How should I prepare for the ABAT exam?

AACT recommends seeking guidance from a current DABAT diplomate. Study Goldfrank's Toxicologic Emergencies and other major clinical toxicology textbooks. Review poisoning management guidelines, antidote protocols, and the AAPCC NPDS annual reports. Practice case-based clinical reasoning and literature evaluation. The exam emphasizes clinical application over rote memorization.

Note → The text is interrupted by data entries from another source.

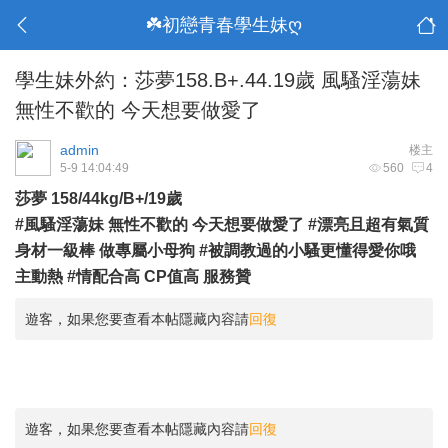
☘️初戀青春學生妹ღ
學生妹外約：莎夢158.B+.44.19歲 風騷淫蕩妹
無性不歡的 今天想要做愛了
admin
楼主
5-9 14:04:49
560
4
莎夢 158/44kg/B+/19歲
#風騷淫蕩妹 無性不歡的 今天想要做愛了 #漂亮且超有氣質
身材一級棒 做專屬小母狗 #被調教過的小騷更懂得愛你哦
主動熱 #情配合高 CP值高 服務贊
遊客，如果您要查看本帖隱藏內容請
回復
遊客，如果您要查看本帖隱藏內容請
回復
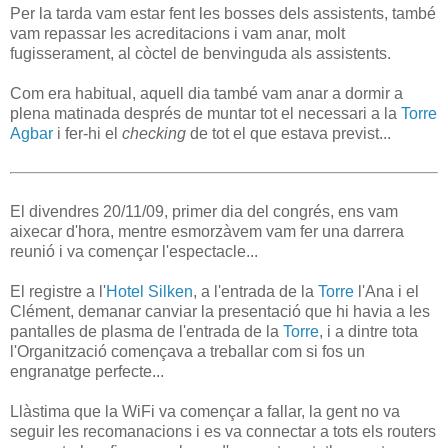
Per la tarda vam estar fent les bosses dels assistents, també
vam repassar les acreditacions i vam anar, molt
fugisserament, al còctel de benvinguda als assistents.
Com era habitual, aquell dia també vam anar a dormir a
plena matinada després de muntar tot el necessari a la
Torre
Agbar
i fer-hi el
checking
de tot el que estava previst...
El divendres 20/11/09, primer dia del congrés, ens vam
aixecar d'hora, mentre esmorzàvem vam fer una darrera
reunió i va començar l'espectacle...
El registre a l'
Hotel Silken
, a l'entrada de la
Torre
l'Ana i el
Clément, demanar canviar la presentació que hi havia a les
pantalles de plasma de l'entrada de la
Torre
, i a dintre tota
l'Organització començava a treballar com si fos un
engranatge perfecte...
Llàstima que la WiFi va començar a fallar, la gent no va
seguir les recomanacions i es va connectar a tots els routers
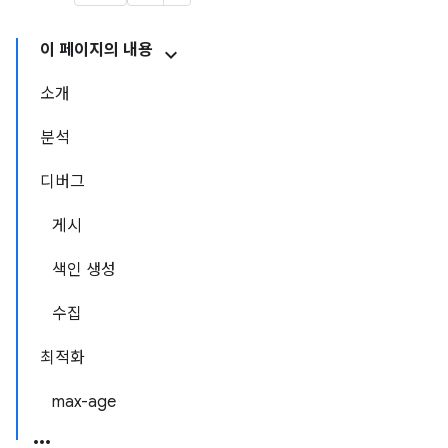
이 페이지의 내용
소개
분석
디버그
게시
색인 생성
수집
최적화
max-age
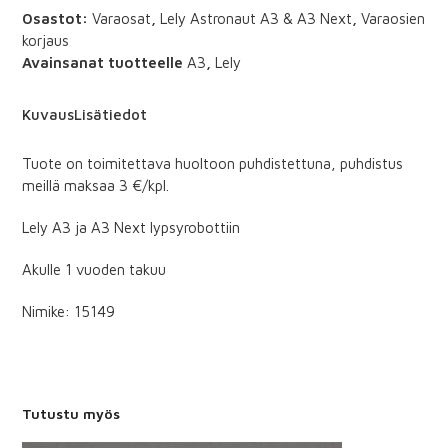
määrä
Osastot:
Varaosat
,
Lely Astronaut A3 & A3 Next
,
Varaosien
korjaus
Avainsanat tuotteelle
A3
,
Lely
Kuvaus
Lisätiedot
Tuote on toimitettava huoltoon puhdistettuna, puhdistus
meillä maksaa 3 €/kpl.
Lely A3 ja A3 Next lypsyrobottiin
Akulle 1 vuoden takuu
Nimike: 15149
Tutustu myös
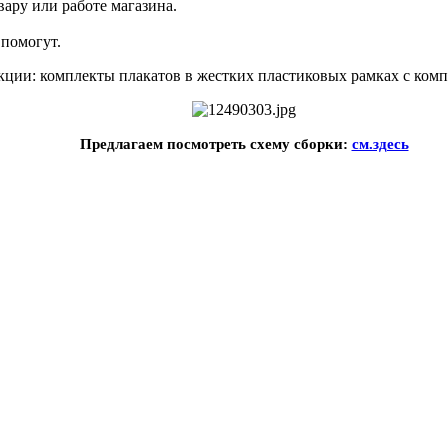
ару или работе магазина.
помогут.
ии: комплекты плакатов в жестких пластиковых рамках с компл
Предлагаем посмотреть схему сборки:
см.здесь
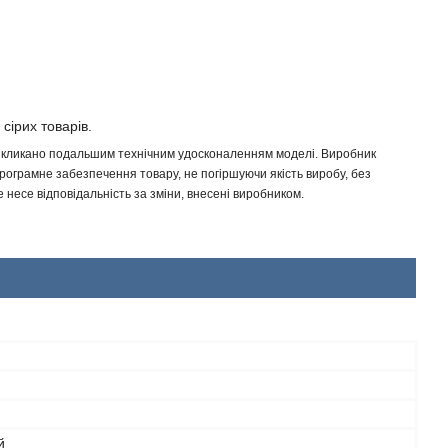
 сірих товарів.
 викликано подальшим технічним удосконаленням моделі. Виробник
програмне забезпечення товару, не погіршуючи якість виробу, без
несе відповідальність за зміни, внесені виробником.
й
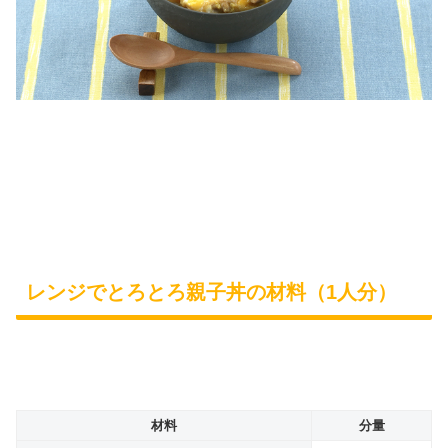
レンジでとろとろ親子丼の材料（1人分）
材料
分量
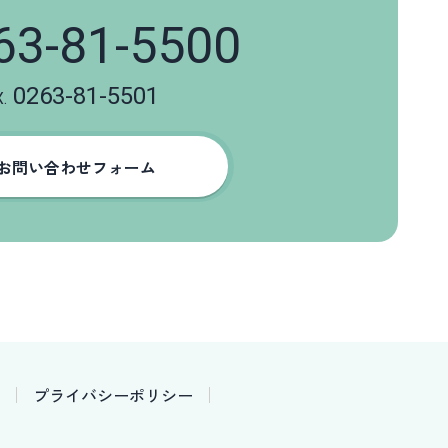
63-81-5500
0263-81-5501
.
お問い合わせフォーム
プライバシーポリシー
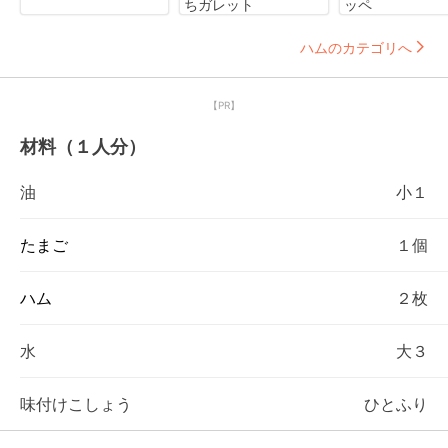
ちガレット
ッペ
ハムのカテゴリへ
【PR】
材料（１人分）
油
小１
たまご
１個
ハム
２枚
水
大３
味付けこしょう
ひとふり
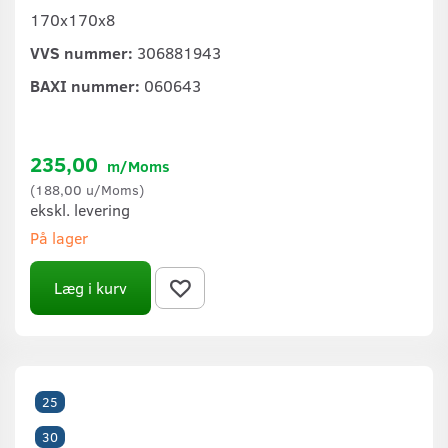
170x170x8
VVS nummer:
306881943
BAXI nummer:
060643
235,00
m/Moms
(
188,00
u/Moms
)
ekskl. levering
På lager
Læg i kurv
25
30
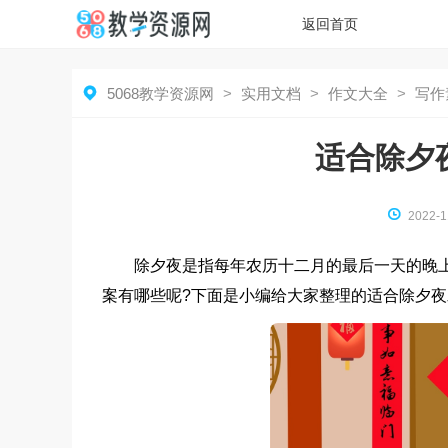
返回首页

5068教学资源网
>
实用文档
>
作文大全
>
写作
适合除夕

2022-1
除夕夜是指每年农历十二月的最后一天的晚
案有哪些呢?下面是小编给大家整理的适合除夕夜发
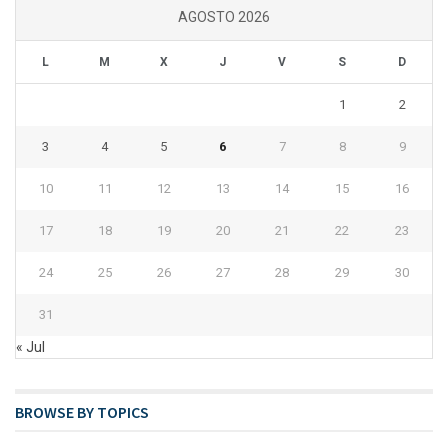
AGOSTO 2026
L
M
X
J
V
S
D
1
2
3
4
5
6
7
8
9
10
11
12
13
14
15
16
17
18
19
20
21
22
23
24
25
26
27
28
29
30
31
« Jul
BROWSE BY TOPICS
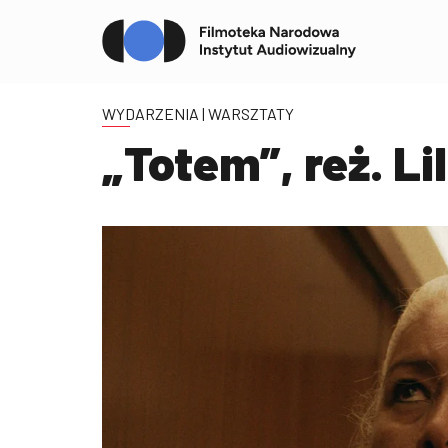
WYDARZENIA
| WARSZTATY
„Totem”, reż. Li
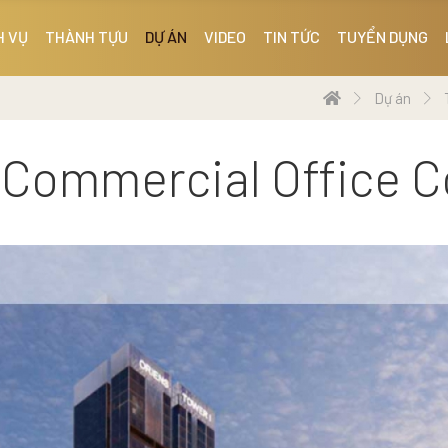
H VỤ
THÀNH TỰU
DỰ ÁN
VIDEO
TIN TỨC
TUYỂN DỤNG
Dự án
 Commercial Office 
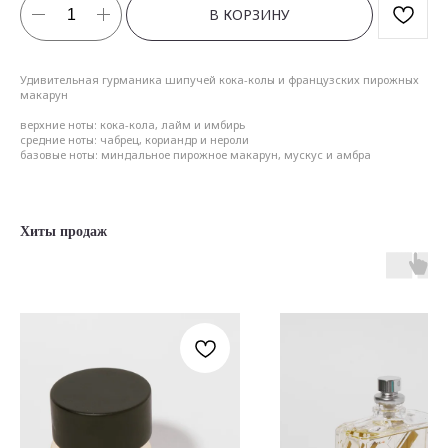
В КОРЗИНУ
Удивительная гурманика шипучей кока-колы и французских пирожных
макарун
верхние ноты: кока-кола, лайм и имбирь
средние ноты: чабрец, кориандр и нероли
базовые ноты: миндальное пирожное макарун, мускус и амбра
Хиты продаж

What career opportunities does the DABAT credential provide?

DABAT diplomates can direct or provide clinical backup for poison control centers (required by AAPCC accreditation), serve as clinical toxicology consultants to healthcare teams, provide expert testimony in legal proceedings, work in pharmaceutical/chemical industry safety, conduct toxicology research, and teach clinical toxicology at academic institutions.

Can physicians take the ABAT exam?

No. Holders of MD, DO, or DVM degrees are not eligible for the ABAT exam because physicians and veterinarians have their own toxicology boards: the American Board of Medical Toxicology (ABMT) for physicians and the American Board of Veterinary Toxicology (ABVT) for veterinarians. ABAT specifically serves non-physician clinical toxicologists.